Main cast: Heath Ledger (William Thatcher), Mark Addy (Roland), Rufus Sewell (Count Adhemar), Shannyn Sossamon (Lady Jocelyn), Alan Tudyk (Wat), and Paul Bettany (Geoffrey Chaucer)
Director: Brian Helgeland
A Knight’s Tale is a romantic medieval fare tailored to the young and hip. Hey, we have medieval tourney audiences singing to Queen’s We Will Rock You early in the movie, after all. Too bad the movie is dull and completely unhip.
The story is very simple. Back to basic, even. Lowly born William wants to be a knight, but only highborns can be knights. But when the knight he and his friends Wat and Roland are squires to expires in his armor (don’t ask, but it’s pretty funny), William decides to be the knight and have some fun. People, meet the newest hero in town.

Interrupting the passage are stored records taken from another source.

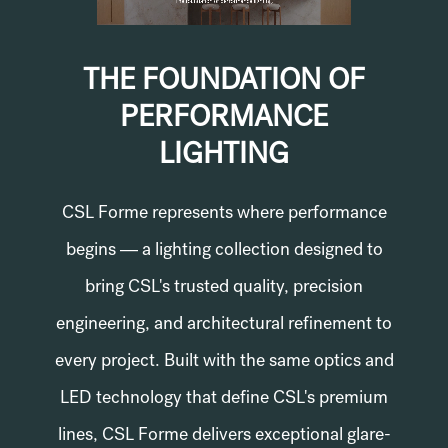
THE FOUNDATION OF
PERFORMANCE
LIGHTING
CSL Forme represents where performance
begins — a lighting collection designed to
bring CSL's trusted quality, precision
engineering, and architectural refinement to
every project. Built with the same optics and
LED technology that define CSL's premium
lines, CSL Forme delivers exceptional glare-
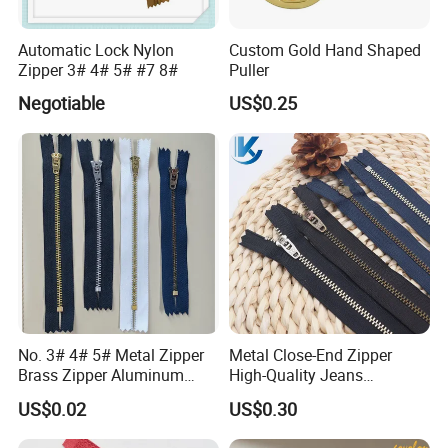
Automatic Lock Nylon
Custom Gold Hand Shaped
Zipper 3# 4# 5# #7 8#
Puller
Negotiable
US$0.25
No. 3# 4# 5# Metal Zipper
Metal Close-End Zipper
Brass Zipper Aluminum
High-Quality Jeans
Stainless Steel Zipper with
Silverantique Copper Gold
US$0.02
US$0.30
Auto Lock Spring Slider
Copper Teeth Zipper
Gold Teeth Silver Teeth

That is, after William learns how to joust and all. This takes up a significant portion of movie time. Then it’s William snogging highborn Lady Jocelyn, who looks like one of those rich-daddy’s-girl-pretending-to-be-hip medieval babes. Hmm… if we are going to make statements about social equality, why doesn’t Will fall for a lowborn lass? Or is social equality for men only? Brian Helgeland, who also wrote the script, seems like a sexist fool. Okay, maybe he’s just a crummy storyteller.
Of course, babe here has a bad, bad suitor. Meet the Black Knight (well, he has to be the Black Knight) Count Adhemar. Incidentally, Rufus Sewell is such a gorgeous hunk he blows the wooden fratboy Heath Ledger out of the sea of testosterone. Bad, evil, and has all the best lines, he dances all over our dull, chivalrous, secretly-aristo-loving hero.

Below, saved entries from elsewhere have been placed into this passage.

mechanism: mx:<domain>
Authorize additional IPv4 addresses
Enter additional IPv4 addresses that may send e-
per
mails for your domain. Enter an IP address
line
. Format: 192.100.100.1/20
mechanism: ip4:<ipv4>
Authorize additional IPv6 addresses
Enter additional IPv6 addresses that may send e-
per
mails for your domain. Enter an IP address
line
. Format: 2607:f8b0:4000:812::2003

What else? Well, the tourney, the unmasking, the near-deaths, the heroine’s distress, the near failure, the final duel… you name it, this movie has it. It’s so predictable and tired, mechanical even, that all the deliberate anachronisms and the Geoffrey Chaucer gone hip thing seem like a pathetic attempt to mask its empty story.
A Knight’s Tale tries to be happening, but Baz Luhrmann doesn’t have to look over his back yet. Mr Helgeland still has a long, long way to go. Maybe it’s time to hit some Shakespeare.